[Page-level text extractions]
##########
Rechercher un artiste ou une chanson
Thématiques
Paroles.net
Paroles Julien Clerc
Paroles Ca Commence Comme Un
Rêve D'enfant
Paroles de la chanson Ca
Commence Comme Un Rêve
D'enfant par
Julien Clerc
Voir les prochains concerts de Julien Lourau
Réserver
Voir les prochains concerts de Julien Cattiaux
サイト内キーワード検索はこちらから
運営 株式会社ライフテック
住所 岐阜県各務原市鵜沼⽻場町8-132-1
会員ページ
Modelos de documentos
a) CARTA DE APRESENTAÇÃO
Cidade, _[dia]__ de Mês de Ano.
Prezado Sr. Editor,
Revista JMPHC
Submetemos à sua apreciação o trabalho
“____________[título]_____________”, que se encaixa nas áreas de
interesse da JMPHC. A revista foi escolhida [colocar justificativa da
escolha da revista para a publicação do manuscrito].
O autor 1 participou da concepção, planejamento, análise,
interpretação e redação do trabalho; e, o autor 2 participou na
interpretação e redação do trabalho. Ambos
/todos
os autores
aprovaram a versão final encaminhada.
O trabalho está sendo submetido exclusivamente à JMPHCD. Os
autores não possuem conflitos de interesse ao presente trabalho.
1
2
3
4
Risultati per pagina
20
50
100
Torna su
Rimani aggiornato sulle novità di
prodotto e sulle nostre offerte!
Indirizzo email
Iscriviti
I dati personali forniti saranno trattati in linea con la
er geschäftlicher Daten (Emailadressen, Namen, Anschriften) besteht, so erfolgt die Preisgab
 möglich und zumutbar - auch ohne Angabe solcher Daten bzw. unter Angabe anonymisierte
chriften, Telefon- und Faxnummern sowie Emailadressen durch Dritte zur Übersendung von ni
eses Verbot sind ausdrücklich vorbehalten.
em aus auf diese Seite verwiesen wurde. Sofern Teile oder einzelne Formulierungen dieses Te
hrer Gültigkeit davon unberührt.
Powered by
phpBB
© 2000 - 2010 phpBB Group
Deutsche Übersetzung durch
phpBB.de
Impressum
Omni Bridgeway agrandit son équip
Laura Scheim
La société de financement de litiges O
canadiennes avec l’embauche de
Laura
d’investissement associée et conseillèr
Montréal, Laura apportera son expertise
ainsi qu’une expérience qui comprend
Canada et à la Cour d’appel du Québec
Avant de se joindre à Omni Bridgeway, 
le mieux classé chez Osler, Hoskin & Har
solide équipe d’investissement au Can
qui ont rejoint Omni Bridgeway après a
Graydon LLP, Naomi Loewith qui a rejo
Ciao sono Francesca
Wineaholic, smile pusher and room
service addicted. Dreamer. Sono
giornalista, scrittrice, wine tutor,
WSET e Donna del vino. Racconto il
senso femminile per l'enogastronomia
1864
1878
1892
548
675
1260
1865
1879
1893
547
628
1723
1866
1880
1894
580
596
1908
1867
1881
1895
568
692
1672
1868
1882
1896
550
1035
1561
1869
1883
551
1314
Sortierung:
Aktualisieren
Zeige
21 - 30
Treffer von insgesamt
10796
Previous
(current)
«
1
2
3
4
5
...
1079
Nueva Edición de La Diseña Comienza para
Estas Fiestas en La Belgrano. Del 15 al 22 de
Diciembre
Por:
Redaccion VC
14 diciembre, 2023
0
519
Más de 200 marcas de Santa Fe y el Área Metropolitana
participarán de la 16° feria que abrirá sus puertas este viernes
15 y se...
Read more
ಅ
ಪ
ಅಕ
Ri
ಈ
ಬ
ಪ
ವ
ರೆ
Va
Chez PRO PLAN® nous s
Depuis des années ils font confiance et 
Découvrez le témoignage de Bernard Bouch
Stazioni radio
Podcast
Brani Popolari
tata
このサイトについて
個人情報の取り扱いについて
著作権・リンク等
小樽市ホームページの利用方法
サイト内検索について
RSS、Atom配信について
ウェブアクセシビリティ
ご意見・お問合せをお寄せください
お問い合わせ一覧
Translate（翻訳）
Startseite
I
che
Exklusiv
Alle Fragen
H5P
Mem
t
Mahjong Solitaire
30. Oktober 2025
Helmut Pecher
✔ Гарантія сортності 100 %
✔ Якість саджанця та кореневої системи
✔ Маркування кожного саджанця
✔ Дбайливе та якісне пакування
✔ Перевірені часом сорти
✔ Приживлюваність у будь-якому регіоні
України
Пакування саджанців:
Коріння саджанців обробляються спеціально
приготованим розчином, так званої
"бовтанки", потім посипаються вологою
##########
# [Exercise goal]
The exercise is to copy out every line above that has the word "Julien" in it.

# [Solved exercise]
Paroles Julien Clerc
Julien Clerc
Voir les prochains concerts de Julien Lourau
Voir les prochains concerts de Julien Cattiaux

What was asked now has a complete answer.